2 New State Legislators With a Lot in Common Get Started in Springfield

Among the freshman lawmakers sworn in to Illinois’ 101st General Assembly are two Democrats with a few differences, but many more similarities.

Ram Villivalam was elected to the state Senate, and Aaron Ortiz to the state House. They won districts on opposite ends of Chicago: Villivalam representing parts of northern Chicago and the north suburbs and Ortiz representing neighborhoods on the Southwest Side. Villivalam has experience in politics while Ortiz is a novice. But their differences end there.

Both Ortiz and Villivalam arrived in Springfield planning to push a progressive agenda.

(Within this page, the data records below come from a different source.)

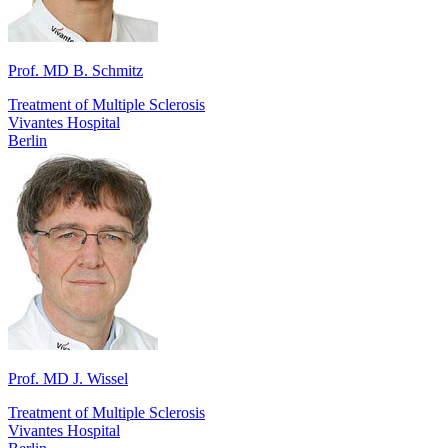
Prof. MD B. Schmitz
Treatment of Multiple Sclerosis
Vivantes Hospital
Berlin
Prof. MD J. Wissel
Treatment of Multiple Sclerosis
Vivantes Hospital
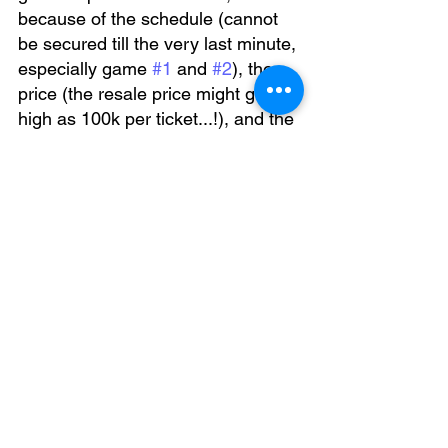
because of the schedule (cannot 
be secured till the very last minute, 
especially game 
#1
 and 
#2
), the 
price (the resale price might go as 
high as 100k per ticket...!), and the 
complexity (e-tickets doesn't work 
for most of the tourists).
For further help, please contact us at:
info@japansportsticket.com
You can find the Japan sports info at 
our website:
↓↓↓
Game info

Both men support raising the minimum wage to $15 an hour.

Both defeated long-time incumbents. Ortiz challenged former state Rep. Dan Burke, the brother of embattled Ald. Ed Burke, for the Southwest Side seat that Burke held since before Ortiz was even born.

Villivalam challenged former state Rep. Ira Silverstein, the 20-year incumbent who was accused of sexual harassment and eventually was found by the General Assembly’s inspector general to have acted in violation of state governmental ethics laws.

Villivalam, who previously worked for Congressman Brad Schneider and currently sits on the board of directors for the Gun Violence Prevention PAC, defeated Silverstein by more than 20 points in the Democratic primary. Silverstein resigned his seat just days before the new legislative session.

“I won my primary election back in March, but now I have the responsibility of representing 217,000 people,” Villivalam said. “I’m ready to move forward. I’m ready to turn the page.”

Both men were born to immigrants. Ortiz’s parents moved to America from Durango, Mexico, settling in the Gage Park neighborhood on the Southwest Side where Ortiz grew up.

Villivalam is the first Asian-American elected to the state Senate and the first Indian-American elected to the General Assembly. His father was a civil engineer in India and his mother was a teacher. When they came to America in the 1970s, they were unable to find work in their previous fields, so his father took a job as a dishwasher, and his mother found work as a cashier.

“It was tough. They struggled,” Villivalam said. “My dad became a civil engineer and my mom became an I.T. director after she went back to school and got her master’s in computer science while taking care of two children. They’re the reason I’m here. That’s what coming to this country is all about, and I will take the full weight of that every day I step foot in this capitol.”

The two men embody an emerging sect of the Democratic Party that is younger and more progressive. Ortiz said he still plans to vote for Michael Madigan to return to the Speaker’s gavel despite Madigan’s financial support for his opponent.